## TASK MATERIAL
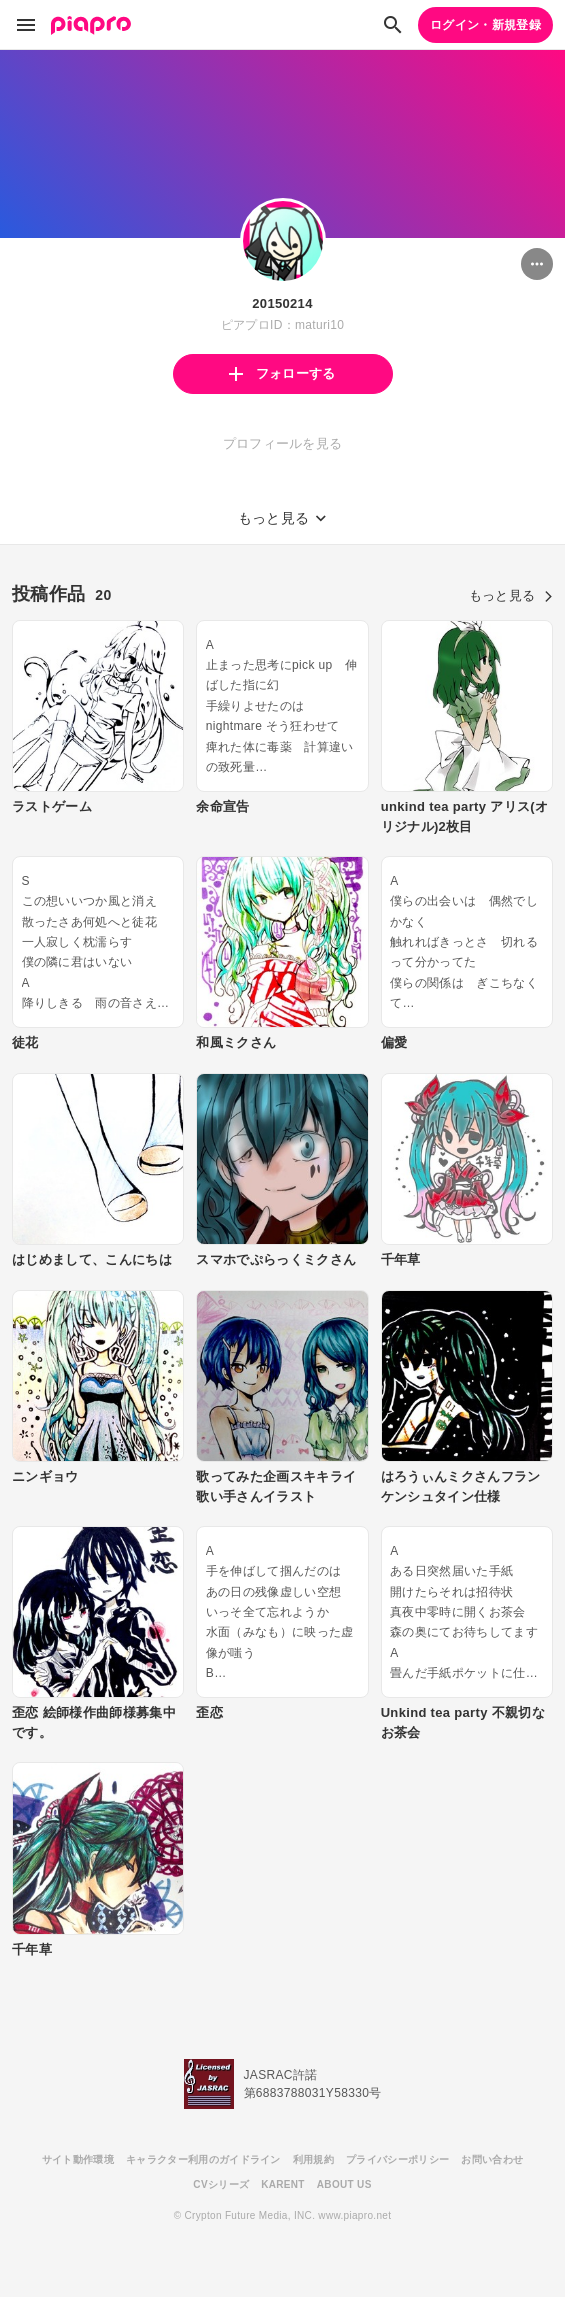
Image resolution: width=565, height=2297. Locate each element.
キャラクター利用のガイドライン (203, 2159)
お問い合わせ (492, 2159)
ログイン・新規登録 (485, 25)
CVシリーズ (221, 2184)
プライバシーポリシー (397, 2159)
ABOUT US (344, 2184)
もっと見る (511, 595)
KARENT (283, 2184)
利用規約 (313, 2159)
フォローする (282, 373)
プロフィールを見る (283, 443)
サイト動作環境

## WHAT THIS TASK INVOLVES
Only the text of the records above is to be reproduced, exactly as given; the pictures are dropped.

## EXERCISE ANSWER
Image resolution: width=565, height=2297. Locate each element.
キャラクター利用のガイドライン (203, 2159)
お問い合わせ (492, 2159)
ログイン・新規登録 (485, 25)
CVシリーズ (221, 2184)
プライバシーポリシー (397, 2159)
ABOUT US (344, 2184)
もっと見る (511, 595)
KARENT (283, 2184)
利用規約 (313, 2159)
フォローする (282, 373)
プロフィールを見る (283, 443)
サイト動作環境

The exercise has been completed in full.